Why not just use SSH?

[MarioVilas]

Or socat, or netcat, or... :)

[MarioVilas]

Sorry if I come across as rude, I just don't quite imagine a situation where I would need this project instead of the well-known tools...

[Natureshadow]

I asked myself the same thing :D. What this thing does has existed for years, only that shootback seems to lack all security.

[s1l0uk]

I would have agreed with you both till last week when I worked with a client who shall remain nameless... they had none of the above installed.

In that situation this would have been very useful "Here download this and try..." instead of teaching the other admin how to do sockets in python.

Only my humble opiniom - tools on here are offered under opensource license out of the goodness of the developers heart - if you dont need it then dont use it - the community will probably not care ;-)

[Natureshadow]

I would have agreed with you both till last week when I worked with a client who shall remain nameless... they had none of the above installed.

In that situation this would have been very useful "Here download this and try..." instead of teaching the other admin how to do sockets in python.

Huh? Installing openssh-client from any distribution sure is no more complex than installing this thing here by hand.

Only my humble opiniom - tools on here are offered under opensource license out of the goodness of the developers heart - if you dont need it then dont use it - the community will probably not care ;-)

I see it as a duty of experienced and qualofied sysadmins to protect less experienced users from needlessly opening security holes in their systems.

[s1l0uk]

Yeah try doing that when your instances are inside a network and generic packages are not available via yum/apt (ie the infosec team have crippled the yum / apt.d sources for security)

Also how are you going to use SSH when I have blocked it on egress?

I see it as my duty to educate those who have spent too much time in their own environment and dont see the world outside their ivory tower :-)

[MarioVilas]

I would argue that uploading the netcat binary is much easier than installing a Python program as complex as this one. Also useful in "real life" pentesting (meaning, you don't get to talk to the sysadmin at all, and you don't make changes to the system).

As for the "SSH is blocked" question, you can just move it to another port. I, for one, never set up Internet-facing SSH servers on port 22.

[aploium]

Actually, I wrote this because I'm learning python socket programming, This was my first program in socket operation. Then I found it useful in some cases, so uploaded it to github.

well, some how, it became popular, I don't know why, maybe many people are facing similar scenario.
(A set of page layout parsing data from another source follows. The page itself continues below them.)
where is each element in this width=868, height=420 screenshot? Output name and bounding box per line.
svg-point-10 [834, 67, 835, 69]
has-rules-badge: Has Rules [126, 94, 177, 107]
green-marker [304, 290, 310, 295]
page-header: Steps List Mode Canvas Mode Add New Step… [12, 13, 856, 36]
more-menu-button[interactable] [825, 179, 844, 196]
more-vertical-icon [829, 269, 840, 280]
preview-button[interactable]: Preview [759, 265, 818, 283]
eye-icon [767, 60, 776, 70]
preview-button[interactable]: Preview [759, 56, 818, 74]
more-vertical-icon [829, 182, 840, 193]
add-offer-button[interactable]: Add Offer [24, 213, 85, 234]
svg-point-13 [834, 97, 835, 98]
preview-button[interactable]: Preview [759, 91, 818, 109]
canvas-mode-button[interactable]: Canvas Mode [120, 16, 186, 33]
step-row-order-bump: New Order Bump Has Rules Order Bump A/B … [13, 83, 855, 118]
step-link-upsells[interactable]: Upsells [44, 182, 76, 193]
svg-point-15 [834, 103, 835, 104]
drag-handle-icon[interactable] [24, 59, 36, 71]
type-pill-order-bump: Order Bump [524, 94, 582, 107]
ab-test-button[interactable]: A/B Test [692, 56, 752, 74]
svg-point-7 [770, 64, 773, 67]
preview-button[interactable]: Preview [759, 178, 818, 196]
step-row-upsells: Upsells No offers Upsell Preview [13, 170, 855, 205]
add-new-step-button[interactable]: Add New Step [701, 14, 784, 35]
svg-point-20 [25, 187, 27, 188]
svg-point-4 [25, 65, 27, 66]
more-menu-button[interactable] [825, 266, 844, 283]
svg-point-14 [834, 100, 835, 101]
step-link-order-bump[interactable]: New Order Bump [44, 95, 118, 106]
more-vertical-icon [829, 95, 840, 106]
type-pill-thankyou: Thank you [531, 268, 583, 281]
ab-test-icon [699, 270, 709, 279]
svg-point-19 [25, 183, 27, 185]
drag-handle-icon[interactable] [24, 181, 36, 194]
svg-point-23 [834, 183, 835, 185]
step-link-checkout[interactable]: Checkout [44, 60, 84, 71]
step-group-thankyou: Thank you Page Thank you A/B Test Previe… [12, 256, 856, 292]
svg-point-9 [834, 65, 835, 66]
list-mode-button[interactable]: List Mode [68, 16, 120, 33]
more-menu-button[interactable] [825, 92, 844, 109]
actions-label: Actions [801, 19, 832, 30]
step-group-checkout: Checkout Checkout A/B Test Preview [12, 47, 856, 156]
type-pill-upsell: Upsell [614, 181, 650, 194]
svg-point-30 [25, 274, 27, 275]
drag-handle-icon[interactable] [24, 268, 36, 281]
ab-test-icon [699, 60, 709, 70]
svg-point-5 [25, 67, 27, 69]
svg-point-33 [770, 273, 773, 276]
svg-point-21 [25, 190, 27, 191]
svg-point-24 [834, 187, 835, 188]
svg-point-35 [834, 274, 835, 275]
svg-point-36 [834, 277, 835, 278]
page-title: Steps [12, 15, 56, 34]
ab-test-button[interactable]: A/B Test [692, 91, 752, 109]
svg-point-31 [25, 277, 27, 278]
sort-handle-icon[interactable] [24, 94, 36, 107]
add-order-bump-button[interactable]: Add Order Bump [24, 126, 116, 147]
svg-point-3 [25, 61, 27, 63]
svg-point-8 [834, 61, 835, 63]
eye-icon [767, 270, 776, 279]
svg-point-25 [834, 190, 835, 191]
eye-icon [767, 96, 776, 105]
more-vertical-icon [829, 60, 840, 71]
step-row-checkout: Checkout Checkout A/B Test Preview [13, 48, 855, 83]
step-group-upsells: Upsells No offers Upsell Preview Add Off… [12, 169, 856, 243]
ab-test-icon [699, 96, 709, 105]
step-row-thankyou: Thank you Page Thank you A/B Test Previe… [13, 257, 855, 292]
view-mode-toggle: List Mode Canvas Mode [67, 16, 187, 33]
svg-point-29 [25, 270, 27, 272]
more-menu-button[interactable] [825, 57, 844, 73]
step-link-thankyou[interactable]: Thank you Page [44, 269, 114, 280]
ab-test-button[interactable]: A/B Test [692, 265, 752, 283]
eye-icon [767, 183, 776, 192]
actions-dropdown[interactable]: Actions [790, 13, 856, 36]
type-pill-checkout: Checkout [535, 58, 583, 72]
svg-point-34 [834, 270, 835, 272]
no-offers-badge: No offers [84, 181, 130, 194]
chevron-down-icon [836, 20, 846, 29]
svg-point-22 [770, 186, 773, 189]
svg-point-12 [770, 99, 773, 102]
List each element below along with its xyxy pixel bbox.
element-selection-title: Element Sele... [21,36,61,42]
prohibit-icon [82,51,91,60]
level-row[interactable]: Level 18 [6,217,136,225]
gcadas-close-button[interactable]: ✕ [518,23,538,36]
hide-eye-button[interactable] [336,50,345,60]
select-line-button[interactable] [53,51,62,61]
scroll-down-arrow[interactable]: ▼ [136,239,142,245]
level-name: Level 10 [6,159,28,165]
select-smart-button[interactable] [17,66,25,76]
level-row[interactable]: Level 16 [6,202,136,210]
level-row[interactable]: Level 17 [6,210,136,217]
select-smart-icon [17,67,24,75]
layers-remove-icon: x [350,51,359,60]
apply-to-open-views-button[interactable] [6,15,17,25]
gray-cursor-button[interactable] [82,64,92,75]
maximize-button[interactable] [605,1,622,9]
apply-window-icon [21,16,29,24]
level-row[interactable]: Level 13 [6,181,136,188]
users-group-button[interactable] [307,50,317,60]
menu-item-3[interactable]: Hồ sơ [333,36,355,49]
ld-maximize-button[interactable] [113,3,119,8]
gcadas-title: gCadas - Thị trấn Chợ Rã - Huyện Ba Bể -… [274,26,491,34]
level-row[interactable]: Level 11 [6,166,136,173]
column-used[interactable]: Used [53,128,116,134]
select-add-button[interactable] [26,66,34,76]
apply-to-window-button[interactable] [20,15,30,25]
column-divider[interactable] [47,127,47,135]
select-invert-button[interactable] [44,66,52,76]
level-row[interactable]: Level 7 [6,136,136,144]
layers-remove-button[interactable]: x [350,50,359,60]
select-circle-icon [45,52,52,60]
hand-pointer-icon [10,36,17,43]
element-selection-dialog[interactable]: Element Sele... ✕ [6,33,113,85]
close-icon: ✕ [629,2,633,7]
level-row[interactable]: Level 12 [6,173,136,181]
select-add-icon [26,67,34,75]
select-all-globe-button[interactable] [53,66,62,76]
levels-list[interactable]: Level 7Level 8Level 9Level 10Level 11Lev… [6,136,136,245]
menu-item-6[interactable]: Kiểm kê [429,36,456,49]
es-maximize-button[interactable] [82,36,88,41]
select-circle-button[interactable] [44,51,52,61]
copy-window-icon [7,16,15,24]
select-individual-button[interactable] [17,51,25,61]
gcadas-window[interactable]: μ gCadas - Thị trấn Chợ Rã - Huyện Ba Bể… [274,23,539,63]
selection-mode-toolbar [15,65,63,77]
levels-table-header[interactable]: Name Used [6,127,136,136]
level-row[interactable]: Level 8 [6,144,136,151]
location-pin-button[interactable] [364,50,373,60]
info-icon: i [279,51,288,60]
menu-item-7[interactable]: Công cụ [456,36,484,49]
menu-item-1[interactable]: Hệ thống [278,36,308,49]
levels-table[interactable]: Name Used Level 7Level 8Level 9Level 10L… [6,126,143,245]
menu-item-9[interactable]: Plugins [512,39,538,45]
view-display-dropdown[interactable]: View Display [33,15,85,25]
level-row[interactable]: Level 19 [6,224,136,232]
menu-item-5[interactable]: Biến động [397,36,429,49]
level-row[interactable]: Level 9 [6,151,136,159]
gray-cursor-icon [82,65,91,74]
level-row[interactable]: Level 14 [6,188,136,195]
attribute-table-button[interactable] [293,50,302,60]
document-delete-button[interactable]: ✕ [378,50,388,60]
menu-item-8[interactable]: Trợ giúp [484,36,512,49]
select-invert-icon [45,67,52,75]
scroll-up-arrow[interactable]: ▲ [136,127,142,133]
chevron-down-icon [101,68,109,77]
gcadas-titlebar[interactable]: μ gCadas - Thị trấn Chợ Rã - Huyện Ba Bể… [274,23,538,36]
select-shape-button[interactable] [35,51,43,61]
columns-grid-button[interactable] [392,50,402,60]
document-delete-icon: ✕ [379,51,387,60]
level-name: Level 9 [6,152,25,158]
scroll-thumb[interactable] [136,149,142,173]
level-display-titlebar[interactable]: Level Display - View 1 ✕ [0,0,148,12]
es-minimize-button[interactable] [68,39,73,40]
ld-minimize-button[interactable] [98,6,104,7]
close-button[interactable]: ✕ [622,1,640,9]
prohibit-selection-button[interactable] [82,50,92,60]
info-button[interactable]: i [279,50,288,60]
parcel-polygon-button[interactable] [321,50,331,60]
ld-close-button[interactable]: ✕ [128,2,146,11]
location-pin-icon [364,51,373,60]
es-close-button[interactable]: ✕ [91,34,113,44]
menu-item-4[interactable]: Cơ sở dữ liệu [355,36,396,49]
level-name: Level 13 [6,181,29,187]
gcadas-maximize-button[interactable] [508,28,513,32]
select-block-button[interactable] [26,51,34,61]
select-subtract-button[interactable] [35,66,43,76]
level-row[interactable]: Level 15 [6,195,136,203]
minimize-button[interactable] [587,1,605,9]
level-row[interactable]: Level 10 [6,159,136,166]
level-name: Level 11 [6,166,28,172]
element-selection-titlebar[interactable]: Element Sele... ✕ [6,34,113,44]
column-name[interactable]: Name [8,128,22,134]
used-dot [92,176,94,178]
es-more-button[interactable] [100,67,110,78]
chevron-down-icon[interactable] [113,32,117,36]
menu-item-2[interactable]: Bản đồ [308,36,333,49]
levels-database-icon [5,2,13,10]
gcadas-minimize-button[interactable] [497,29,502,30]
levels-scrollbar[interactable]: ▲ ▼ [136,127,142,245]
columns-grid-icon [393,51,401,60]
For security and production use, you can use ngrok or just SSH -R instead

btw, I had used this in a CTF competition, in that case, SSH and ngrok are not able to handle.

[MarioVilas]

Thanks for your answer. I had imagined that could be the case, but I wanted to make sure I wasn't missing something here. :)

[zjuchenyuan]

@MarioVilas For stability, shootback is much better than ncat and SSH shootback will maintain some not just one connections

[Crapula-Alligator]

@zjuchenyuan SSH is quite stable for multiple connections. Ncat of course is not.

[Natureshadow]

I have had SSH tunnels running for months.

[OneB1t]

We needed Tool running stable on Windows server 2008 (just epic... ) And found out that this Is working much better than socat/netcat/portfusion stability on Windows Is much better

Ssh Is pain on Windows environments...i can see why this Is si popular Its a nice project

[DaMatrix]

ssh tunnels will have congestion issues when handling lots of connections (since it's all transferred through a single TCP socket), whereas this allows individual congestion control for each session.